Pourtant, Mohamed, qui avait nié toute violence dans un premier temps, s’il a admis avoir été « énergique » avec le garçon uniquement, c’est parce qu’il reproduisait l’éducation stricte et rude reçue de ses parents tchétchènes. Il met en cause aussi un médicament qui le rendait insensible à l’émotion et l’empathie. Il dit aussi regretter d’avoir débarqué dans la vie des deux enfants, mais aussi que leur mère était souvent sous influence. Il affirme qu’il a changé en prison et avoir fait un gros travail psychologique sur lui-même. Son avocate Me Campagna sollicite un sursis probatoire.

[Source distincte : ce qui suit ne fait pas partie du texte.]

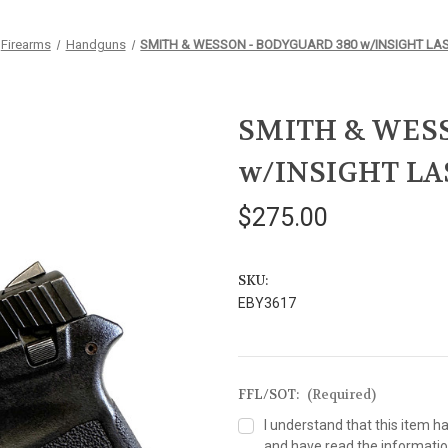
Firearms
Handguns
SMITH & WESSON - BODYGUARD 380 w/INSIGHT LA
SMITH & WESS
w/INSIGHT LA
$275.00
SKU:
EBY3617
FFL/SOT:
(Required)
I understand that this item h
and have read the information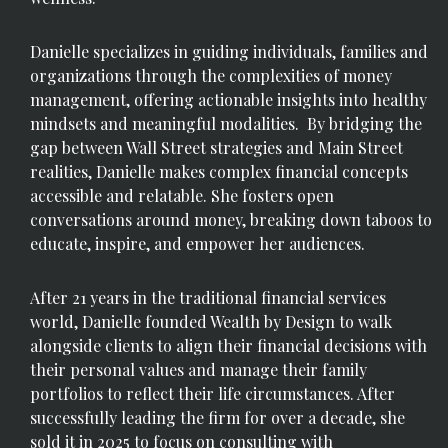
Danielle specializes in guiding individuals, families and
organizations through the complexities of money
management, offering actionable insights into healthy
mindsets and meaningful modalities. By bridging the
gap between Wall Street strategies and Main Street
realities, Danielle makes complex financial concepts
accessible and relatable. She fosters open
conversations around money, breaking down taboos to
educate, inspire, and empower her audiences.
After 21 years in the traditional financial services
world, Danielle founded Wealth by Design to walk
alongside clients to align their financial decisions with
their personal values and manage their family
portfolios to reflect their life circumstances. After
successfully leading the firm for over a decade, she
sold it in 2025 to focus on consulting with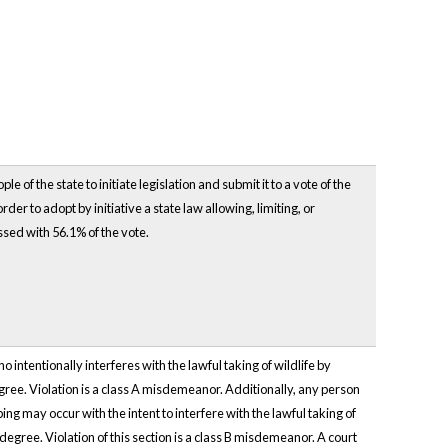
of the state to initiate legislation and submit it to a vote of the
der to adopt by initiative a state law allowing, limiting, or
ssed with 56.1% of the vote.
intentionally interferes with the lawful taking of wildlife by
 degree. Violation is a class A misdemeanor. Additionally, any person
ing may occur with the intent to interfere with the lawful taking of
d degree. Violation of this section is a class B misdemeanor. A court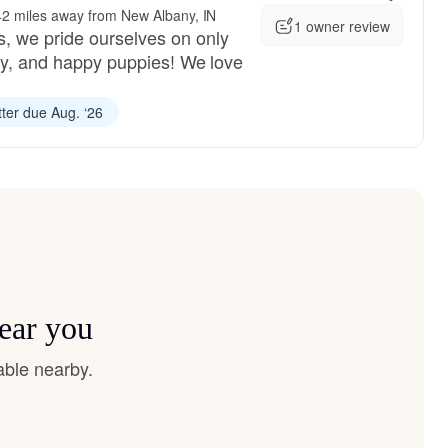
42 miles away from New Albany, IN
1 owner review
, we pride ourselves on only
dly, and happy puppies! We love
tter due Aug. ‘26
near you
able nearby.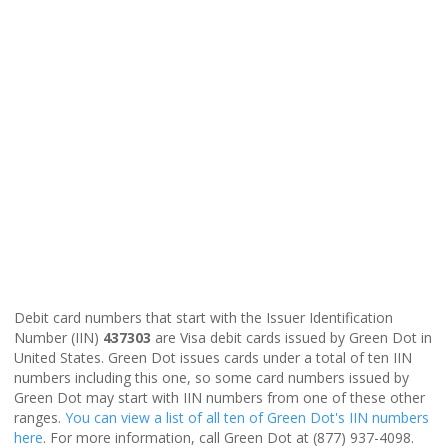
Debit card numbers that start with the Issuer Identification
Number (IIN)
437303
are Visa debit cards issued by Green Dot in
United States. Green Dot issues cards under a total of ten IIN
numbers including this one, so some card numbers issued by
Green Dot may start with IIN numbers from one of these other
ranges.
You can view a list of all ten of Green Dot's IIN numbers
here
. For more information, call Green Dot at (877) 937-4098.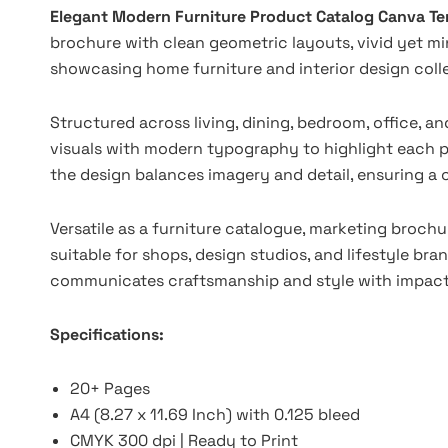
Elegant Modern Furniture Product Catalog Canva T
brochure with clean geometric layouts, vivid yet mi
showcasing home furniture and interior design collec
Structured across living, dining, bedroom, office, a
visuals with modern typography to highlight each pr
the design balances imagery and detail, ensuring a
Versatile as a furniture catalogue, marketing brochur
suitable for shops, design studios, and lifestyle bran
communicates craftsmanship and style with impact
Specifications:
20+ Pages
A4 (8.27 x 11.69 Inch) with 0.125 bleed
CMYK 300 dpi | Ready to Print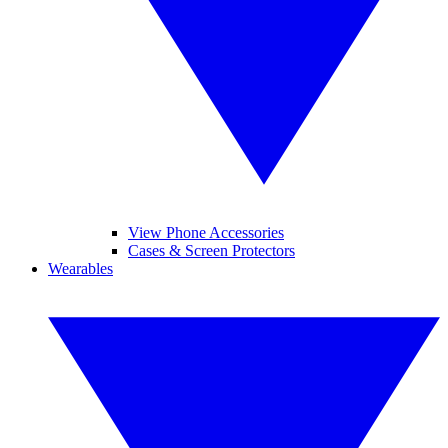
View Phone Accessories
Cases & Screen Protectors
Wearables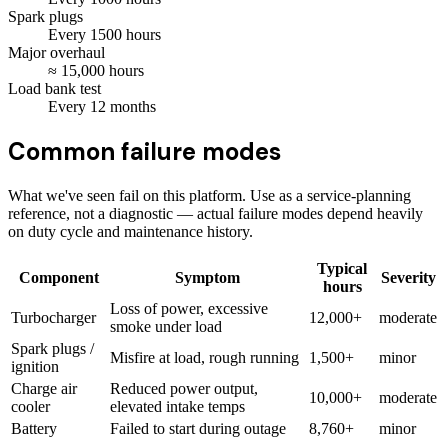
Spark plugs
Every
1500
hours
Major overhaul
≈
15,000
hours
Load bank test
Every
12
months
Common failure modes
What we've seen fail on this platform. Use as a service-planning
reference, not a diagnostic — actual failure modes depend heavily
on duty cycle and maintenance history.
Typical
Component
Symptom
Severity
hours
Loss of power, excessive
Turbocharger
12,000+
moderate
smoke under load
Spark plugs /
Misfire at load, rough running
1,500+
minor
ignition
Charge air
Reduced power output,
10,000+
moderate
cooler
elevated intake temps
Battery
Failed to start during outage
8,760+
minor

Convertie de force à l'islam ?

Quant à Maddy, elle raconte que Mohamed punissait le gamin parce qu’il n’écoutait pas et réagissait violemment à ses ordres. Elle déclare cependant qu’elle n’a jamais vu son compagnon frapper les enfants, mais qu’elle avait remarqué que le gamin en avait peur. De même qu’elle d’ailleurs, au point qu’elle a dû se convertir à l’islam et porter le voile, et même quasiment séquestrée. Son avocat Me Moreau plaide qu’elle n’a porté aucun acte positif de maltraitance et donc sollicite une suspension du prononcé uniquement pour ce qui peut-être requalifié en non-assistance de personne en danger.

Des explications peu convaincantes

Mais le tribunal a refusé ces demandes. En ce qui concerne Mohamed, il relève son antécédent judiciaire, une condamnation à 14 mois de prison en 2022 pour coups et blessures. Il note aussi que ses aveux et les constatations médicales suffisent à établir des traitements inhumains. Il observe aussi que ses explications sont peu convaincantes, notamment en ce qui concerne l’éducation à la dure soi-disant reçue, alors que par ailleurs il se déclare avoir été un bon fils et n’avoir jamais reçu la moindre gifle de ses parents. Quant à la prise de médicaments, rien dans l’enquête ne permet d’en établir la réalité. Il condamne donc Mohamed à 50 mois de prison ferme, soit un peu plus de 4 ans.

Une passivité coupable

Quant à la mère des enfants, le tribunal ne peut la suivre quand elle déclare avoir été soumise à son compagnon, car elle déclare elle-même n’avoir jamais été frappée, et que rien n’établit qu’elle devait porter le voile et se convertir à l’islam. Au contraire, sa propre mère l’avait avertie à deux reprises de ses soupçons de maltraitance. Si même il n’est pas établi qu’elle ait elle-même porté des coups, sa passivité équivaut à en être coauteur. C’est comme si elle avait trouvé chez Mohamed l’avantage d’être déchargée de l’éducation de ses enfants, a noté un psychologue. Le tribunal la condamne donc à 40 mois de prison, mais avec sursis probatoire.